───── Source material

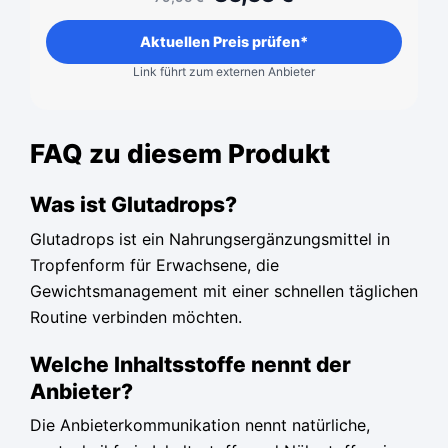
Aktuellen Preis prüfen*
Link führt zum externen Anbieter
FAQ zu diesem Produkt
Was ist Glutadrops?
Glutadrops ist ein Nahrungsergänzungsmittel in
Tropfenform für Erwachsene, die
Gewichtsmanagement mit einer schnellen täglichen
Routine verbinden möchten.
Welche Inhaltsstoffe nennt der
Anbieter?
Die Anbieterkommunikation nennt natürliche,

──────────

**Work item:**
Sift through the entries and copy every line with "nennt".

**Answer below:**
Welche Inhaltsstoffe nennt der
Die Anbieterkommunikation nennt natürliche,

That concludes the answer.